#### EXERCISE AIM:
In the entries that follow, find the line containing "desarrollos en almacenamiento para reducir la"; from there, copy every line exactly through the line containing "Sconti fino al 25%".

Collected data
------------------------------------

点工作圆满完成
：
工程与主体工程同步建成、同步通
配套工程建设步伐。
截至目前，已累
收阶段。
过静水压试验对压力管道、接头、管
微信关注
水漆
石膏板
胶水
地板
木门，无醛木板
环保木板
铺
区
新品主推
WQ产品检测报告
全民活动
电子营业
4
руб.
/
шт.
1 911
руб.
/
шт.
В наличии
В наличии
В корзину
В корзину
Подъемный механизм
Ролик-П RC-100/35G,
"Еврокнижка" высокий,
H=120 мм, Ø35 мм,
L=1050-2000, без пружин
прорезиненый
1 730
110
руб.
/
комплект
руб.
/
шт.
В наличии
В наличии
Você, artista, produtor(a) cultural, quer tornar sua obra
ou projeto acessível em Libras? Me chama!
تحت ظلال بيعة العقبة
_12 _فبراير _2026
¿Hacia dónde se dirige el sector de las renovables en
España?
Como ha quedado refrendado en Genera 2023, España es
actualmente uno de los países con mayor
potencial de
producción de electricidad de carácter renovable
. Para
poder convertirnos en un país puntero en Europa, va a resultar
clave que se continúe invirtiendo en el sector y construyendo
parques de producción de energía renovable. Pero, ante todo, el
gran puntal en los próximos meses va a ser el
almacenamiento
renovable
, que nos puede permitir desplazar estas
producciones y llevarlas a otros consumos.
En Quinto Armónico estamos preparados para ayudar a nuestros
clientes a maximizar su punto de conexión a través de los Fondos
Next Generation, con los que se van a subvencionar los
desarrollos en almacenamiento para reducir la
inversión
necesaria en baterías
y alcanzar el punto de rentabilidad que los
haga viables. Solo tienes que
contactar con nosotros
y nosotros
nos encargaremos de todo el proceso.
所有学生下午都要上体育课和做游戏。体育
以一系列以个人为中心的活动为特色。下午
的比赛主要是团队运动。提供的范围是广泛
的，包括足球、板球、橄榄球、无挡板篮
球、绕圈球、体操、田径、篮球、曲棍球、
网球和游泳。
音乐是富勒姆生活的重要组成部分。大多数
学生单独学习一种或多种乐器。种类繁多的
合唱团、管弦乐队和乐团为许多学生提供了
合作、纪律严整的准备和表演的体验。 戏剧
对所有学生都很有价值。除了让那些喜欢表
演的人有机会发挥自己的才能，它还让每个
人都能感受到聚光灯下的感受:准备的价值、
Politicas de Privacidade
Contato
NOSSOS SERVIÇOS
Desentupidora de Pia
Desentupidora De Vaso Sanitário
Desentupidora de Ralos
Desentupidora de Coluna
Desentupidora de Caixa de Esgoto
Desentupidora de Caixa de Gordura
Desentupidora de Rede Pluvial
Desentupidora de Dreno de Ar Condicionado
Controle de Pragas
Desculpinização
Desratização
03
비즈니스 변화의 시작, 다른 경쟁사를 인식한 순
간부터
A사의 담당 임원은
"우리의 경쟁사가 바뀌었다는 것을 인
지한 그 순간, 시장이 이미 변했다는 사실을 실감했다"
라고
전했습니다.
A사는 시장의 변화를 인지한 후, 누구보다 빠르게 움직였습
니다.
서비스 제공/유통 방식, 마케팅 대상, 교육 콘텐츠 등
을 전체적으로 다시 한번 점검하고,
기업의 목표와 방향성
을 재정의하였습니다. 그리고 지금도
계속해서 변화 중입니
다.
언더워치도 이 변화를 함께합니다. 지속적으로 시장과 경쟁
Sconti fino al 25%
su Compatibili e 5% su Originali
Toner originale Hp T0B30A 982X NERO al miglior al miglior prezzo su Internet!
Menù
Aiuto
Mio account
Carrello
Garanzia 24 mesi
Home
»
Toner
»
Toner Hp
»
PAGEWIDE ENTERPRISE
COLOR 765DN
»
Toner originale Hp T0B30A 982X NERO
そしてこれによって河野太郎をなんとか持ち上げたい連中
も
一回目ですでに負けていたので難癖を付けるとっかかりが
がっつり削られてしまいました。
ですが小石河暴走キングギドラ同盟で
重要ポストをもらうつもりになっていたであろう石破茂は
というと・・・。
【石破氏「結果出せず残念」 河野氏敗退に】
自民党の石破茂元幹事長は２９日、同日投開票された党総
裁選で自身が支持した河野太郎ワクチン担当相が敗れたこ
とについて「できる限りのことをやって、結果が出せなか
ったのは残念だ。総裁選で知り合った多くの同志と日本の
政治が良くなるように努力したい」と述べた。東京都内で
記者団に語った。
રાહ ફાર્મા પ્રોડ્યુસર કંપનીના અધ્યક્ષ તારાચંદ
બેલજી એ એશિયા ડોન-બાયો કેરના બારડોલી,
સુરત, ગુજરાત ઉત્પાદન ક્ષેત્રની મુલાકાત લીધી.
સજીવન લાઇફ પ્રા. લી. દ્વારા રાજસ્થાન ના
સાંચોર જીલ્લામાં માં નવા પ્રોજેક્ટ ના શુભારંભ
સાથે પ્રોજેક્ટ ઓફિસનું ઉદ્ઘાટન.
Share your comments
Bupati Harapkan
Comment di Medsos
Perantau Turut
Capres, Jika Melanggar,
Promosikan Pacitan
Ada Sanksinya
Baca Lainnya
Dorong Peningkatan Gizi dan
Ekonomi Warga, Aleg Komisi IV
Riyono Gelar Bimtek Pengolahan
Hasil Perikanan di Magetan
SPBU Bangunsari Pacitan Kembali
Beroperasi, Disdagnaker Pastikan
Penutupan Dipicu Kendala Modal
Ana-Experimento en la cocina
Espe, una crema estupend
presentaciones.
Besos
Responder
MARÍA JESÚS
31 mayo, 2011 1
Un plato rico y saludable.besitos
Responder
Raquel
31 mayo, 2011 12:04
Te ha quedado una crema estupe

------------------------------------

#### REPLY:
desarrollos en almacenamiento para reducir la
inversión
necesaria en baterías
y alcanzar el punto de rentabilidad que los
haga viables. Solo tienes que
contactar con nosotros
y nosotros
nos encargaremos de todo el proceso.
所有学生下午都要上体育课和做游戏。体育
以一系列以个人为中心的活动为特色。下午
的比赛主要是团队运动。提供的范围是广泛
的，包括足球、板球、橄榄球、无挡板篮
球、绕圈球、体操、田径、篮球、曲棍球、
网球和游泳。
音乐是富勒姆生活的重要组成部分。大多数
学生单独学习一种或多种乐器。种类繁多的
合唱团、管弦乐队和乐团为许多学生提供了
合作、纪律严整的准备和表演的体验。 戏剧
对所有学生都很有价值。除了让那些喜欢表
演的人有机会发挥自己的才能，它还让每个
人都能感受到聚光灯下的感受:准备的价值、
Politicas de Privacidade
Contato
NOSSOS SERVIÇOS
Desentupidora de Pia
Desentupidora De Vaso Sanitário
Desentupidora de Ralos
Desentupidora de Coluna
Desentupidora de Caixa de Esgoto
Desentupidora de Caixa de Gordura
Desentupidora de Rede Pluvial
Desentupidora de Dreno de Ar Condicionado
Controle de Pragas
Desculpinização
Desratização
03
비즈니스 변화의 시작, 다른 경쟁사를 인식한 순
간부터
A사의 담당 임원은
"우리의 경쟁사가 바뀌었다는 것을 인
지한 그 순간, 시장이 이미 변했다는 사실을 실감했다"
라고
전했습니다.
A사는 시장의 변화를 인지한 후, 누구보다 빠르게 움직였습
니다.
서비스 제공/유통 방식, 마케팅 대상, 교육 콘텐츠 등
을 전체적으로 다시 한번 점검하고,
기업의 목표와 방향성
을 재정의하였습니다. 그리고 지금도
계속해서 변화 중입니
다.
언더워치도 이 변화를 함께합니다. 지속적으로 시장과 경쟁
Sconti fino al 25%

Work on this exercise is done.